## [MATERIAL PROVIDED]
******************************

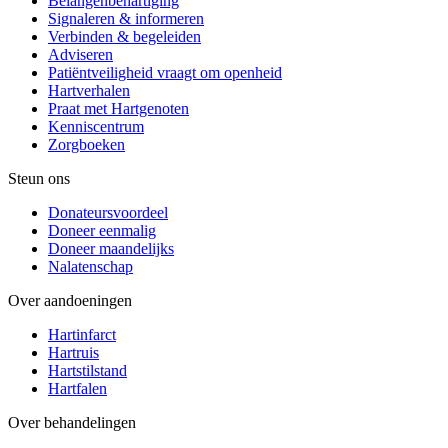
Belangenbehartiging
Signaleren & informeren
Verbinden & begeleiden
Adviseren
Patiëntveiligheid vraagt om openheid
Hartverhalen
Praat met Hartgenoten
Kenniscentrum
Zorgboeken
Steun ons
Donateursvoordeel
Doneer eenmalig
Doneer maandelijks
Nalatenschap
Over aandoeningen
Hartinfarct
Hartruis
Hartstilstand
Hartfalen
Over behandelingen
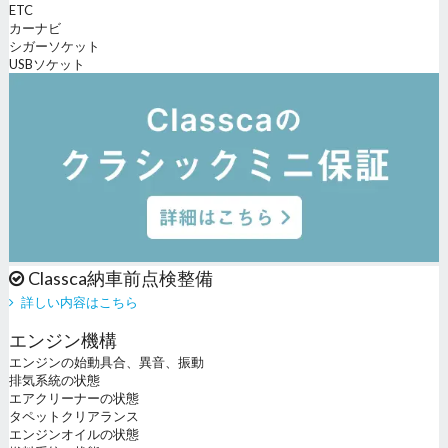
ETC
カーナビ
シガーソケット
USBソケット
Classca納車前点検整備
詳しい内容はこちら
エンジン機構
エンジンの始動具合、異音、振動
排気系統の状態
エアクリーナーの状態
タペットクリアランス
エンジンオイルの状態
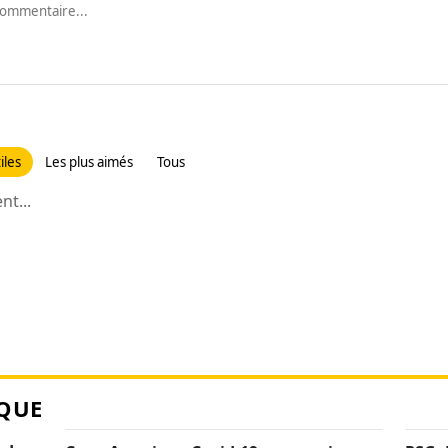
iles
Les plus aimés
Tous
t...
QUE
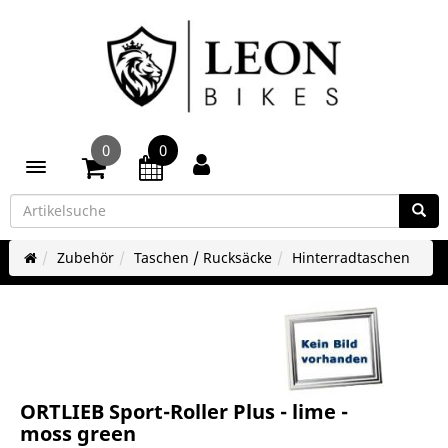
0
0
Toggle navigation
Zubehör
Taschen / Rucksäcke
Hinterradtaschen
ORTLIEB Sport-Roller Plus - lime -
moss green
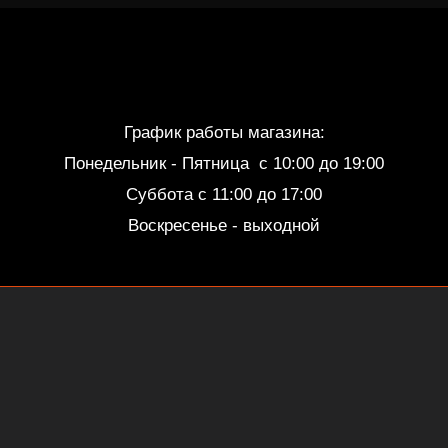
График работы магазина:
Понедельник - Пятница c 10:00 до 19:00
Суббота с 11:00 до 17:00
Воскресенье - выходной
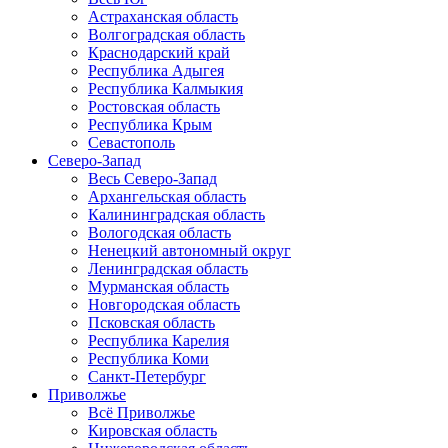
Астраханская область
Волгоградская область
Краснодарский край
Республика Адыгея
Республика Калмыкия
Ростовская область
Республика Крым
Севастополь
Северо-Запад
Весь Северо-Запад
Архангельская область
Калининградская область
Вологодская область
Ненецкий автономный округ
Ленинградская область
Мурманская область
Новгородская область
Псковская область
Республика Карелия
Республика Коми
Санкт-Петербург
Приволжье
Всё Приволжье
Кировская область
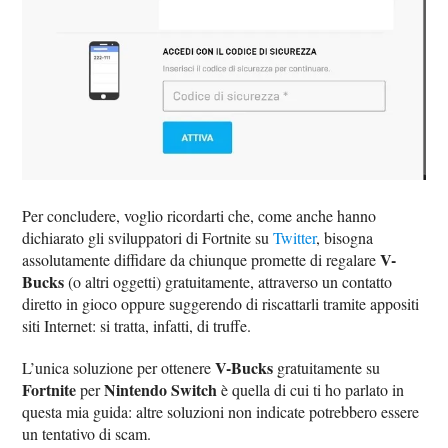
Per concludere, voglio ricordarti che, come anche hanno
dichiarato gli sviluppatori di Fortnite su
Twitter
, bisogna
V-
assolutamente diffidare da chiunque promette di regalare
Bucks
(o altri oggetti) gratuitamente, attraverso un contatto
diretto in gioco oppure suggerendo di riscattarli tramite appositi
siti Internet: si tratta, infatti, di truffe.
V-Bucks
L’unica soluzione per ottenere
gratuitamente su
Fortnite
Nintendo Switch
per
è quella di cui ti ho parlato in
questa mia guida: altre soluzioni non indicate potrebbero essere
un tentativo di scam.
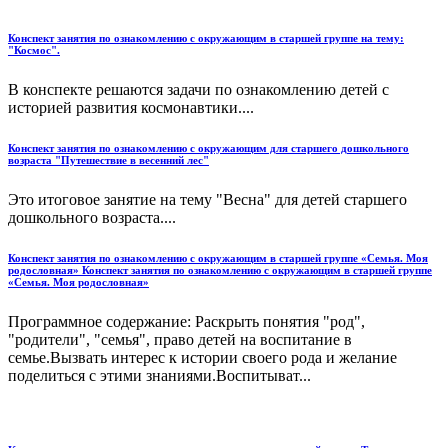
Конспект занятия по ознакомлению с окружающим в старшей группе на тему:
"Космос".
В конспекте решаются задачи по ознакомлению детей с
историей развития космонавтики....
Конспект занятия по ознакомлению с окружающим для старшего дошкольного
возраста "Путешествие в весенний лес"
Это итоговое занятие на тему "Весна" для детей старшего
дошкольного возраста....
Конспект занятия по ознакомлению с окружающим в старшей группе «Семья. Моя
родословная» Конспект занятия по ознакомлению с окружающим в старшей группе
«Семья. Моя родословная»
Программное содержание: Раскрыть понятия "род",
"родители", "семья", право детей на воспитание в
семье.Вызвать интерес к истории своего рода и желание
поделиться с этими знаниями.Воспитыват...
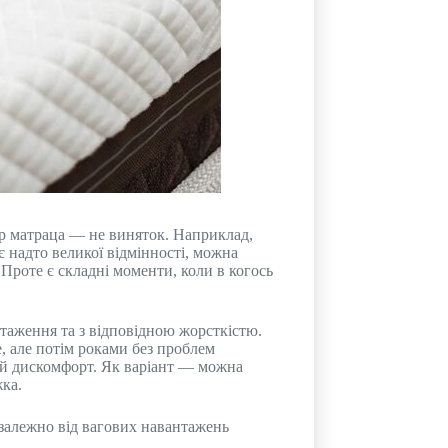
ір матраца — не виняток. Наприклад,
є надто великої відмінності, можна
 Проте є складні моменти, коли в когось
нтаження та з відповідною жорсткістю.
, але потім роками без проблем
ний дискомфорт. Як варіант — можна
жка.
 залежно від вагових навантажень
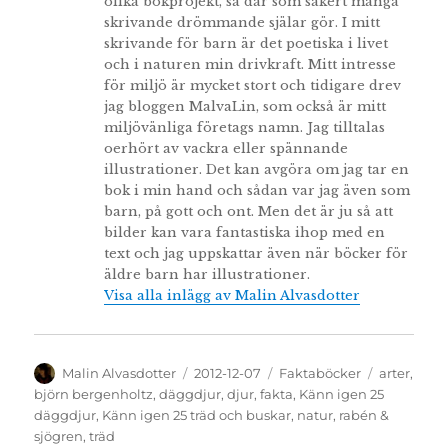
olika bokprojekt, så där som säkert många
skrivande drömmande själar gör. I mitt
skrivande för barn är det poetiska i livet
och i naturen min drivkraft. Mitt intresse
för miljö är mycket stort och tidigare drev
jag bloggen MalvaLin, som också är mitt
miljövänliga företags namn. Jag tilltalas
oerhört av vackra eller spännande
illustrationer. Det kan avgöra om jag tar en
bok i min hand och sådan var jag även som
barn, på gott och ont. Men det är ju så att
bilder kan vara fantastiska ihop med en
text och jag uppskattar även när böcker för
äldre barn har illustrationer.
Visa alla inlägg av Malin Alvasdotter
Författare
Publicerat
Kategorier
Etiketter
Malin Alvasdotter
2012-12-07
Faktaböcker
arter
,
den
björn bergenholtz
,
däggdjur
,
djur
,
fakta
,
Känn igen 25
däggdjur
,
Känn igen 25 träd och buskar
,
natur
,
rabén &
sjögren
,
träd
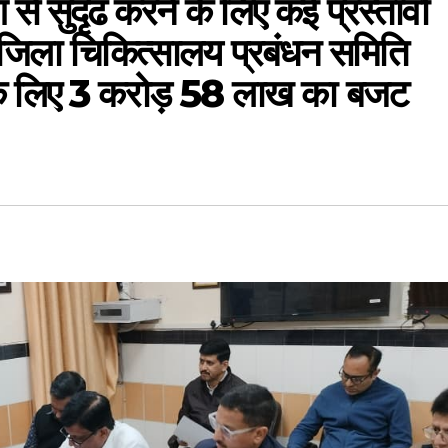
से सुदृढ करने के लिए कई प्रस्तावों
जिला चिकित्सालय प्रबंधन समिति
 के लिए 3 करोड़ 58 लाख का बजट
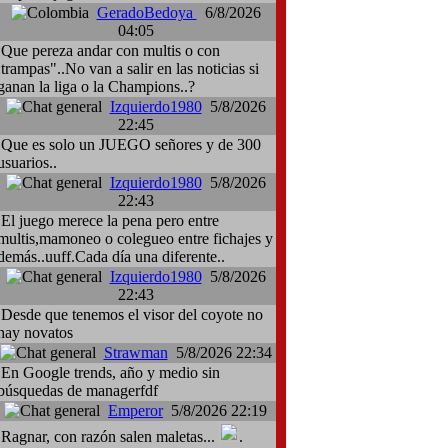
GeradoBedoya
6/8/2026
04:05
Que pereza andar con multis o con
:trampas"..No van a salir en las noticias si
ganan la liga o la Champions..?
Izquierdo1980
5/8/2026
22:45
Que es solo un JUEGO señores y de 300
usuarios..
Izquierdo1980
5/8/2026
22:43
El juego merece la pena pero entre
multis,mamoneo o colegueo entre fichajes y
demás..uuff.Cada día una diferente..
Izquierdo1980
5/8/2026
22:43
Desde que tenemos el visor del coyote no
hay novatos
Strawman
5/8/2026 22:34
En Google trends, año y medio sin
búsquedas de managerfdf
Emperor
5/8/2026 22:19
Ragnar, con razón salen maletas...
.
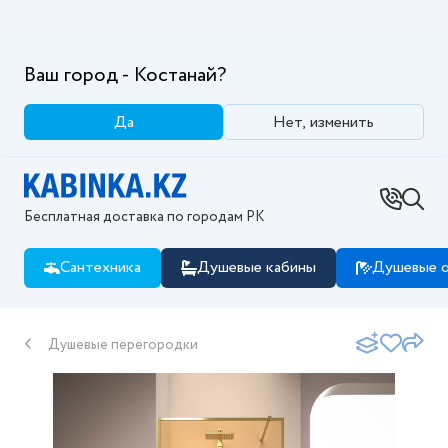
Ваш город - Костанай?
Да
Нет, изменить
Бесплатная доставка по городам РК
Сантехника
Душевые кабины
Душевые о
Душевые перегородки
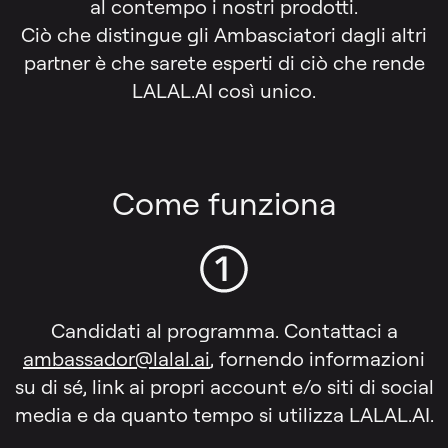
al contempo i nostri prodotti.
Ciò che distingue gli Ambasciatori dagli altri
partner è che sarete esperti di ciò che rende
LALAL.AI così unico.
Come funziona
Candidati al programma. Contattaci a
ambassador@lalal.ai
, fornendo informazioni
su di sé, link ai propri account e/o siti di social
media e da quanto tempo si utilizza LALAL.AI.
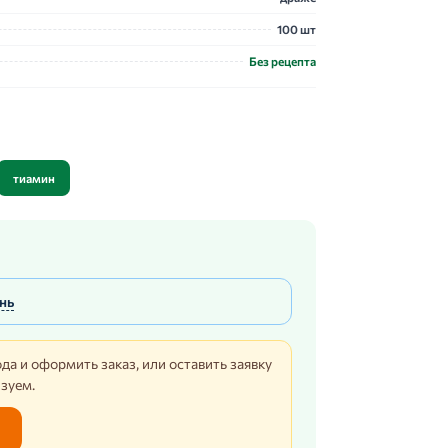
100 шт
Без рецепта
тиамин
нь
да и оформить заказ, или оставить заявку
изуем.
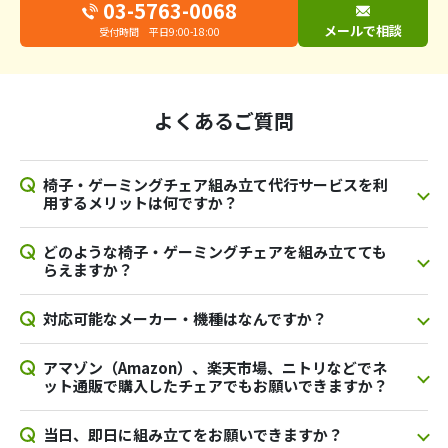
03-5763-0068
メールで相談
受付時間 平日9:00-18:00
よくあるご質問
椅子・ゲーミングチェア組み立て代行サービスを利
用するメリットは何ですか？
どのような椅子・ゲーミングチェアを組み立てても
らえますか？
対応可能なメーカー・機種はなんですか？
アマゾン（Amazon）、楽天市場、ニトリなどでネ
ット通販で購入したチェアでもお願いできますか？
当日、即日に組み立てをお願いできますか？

******************************

## [EXERCISE DETAILS]
The answer must be an exact copy of the lines from the start of the records above through the line containing "Псковская область", with no pictures in it.

## [ANSWER]
Belangenbehartiging
Signaleren & informeren
Verbinden & begeleiden
Adviseren
Patiëntveiligheid vraagt om openheid
Hartverhalen
Praat met Hartgenoten
Kenniscentrum
Zorgboeken
Steun ons
Donateursvoordeel
Doneer eenmalig
Doneer maandelijks
Nalatenschap
Over aandoeningen
Hartinfarct
Hartruis
Hartstilstand
Hartfalen
Over behandelingen
ETC
カーナビ
シガーソケット
USBソケット
Classca納車前点検整備
詳しい内容はこちら
エンジン機構
エンジンの始動具合、異音、振動
排気系統の状態
エアクリーナーの状態
タペットクリアランス
エンジンオイルの状態
iles
Les plus aimés
Tous
t...
QUE
0
0
Toggle navigation
Zubehör
Taschen / Rucksäcke
Hinterradtaschen
ORTLIEB Sport-Roller Plus - lime -
moss green
График работы магазина:
Понедельник - Пятница c 10:00 до 19:00
Суббота с 11:00 до 17:00
Воскресенье - выходной
Астраханская область
Волгоградская область
Краснодарский край
Республика Адыгея
Республика Калмыкия
Ростовская область
Республика Крым
Севастополь
Северо-Запад
Весь Северо-Запад
Архангельская область
Калининградская область
Вологодская область
Ненецкий автономный округ
Ленинградская область
Мурманская область
Новгородская область
Псковская область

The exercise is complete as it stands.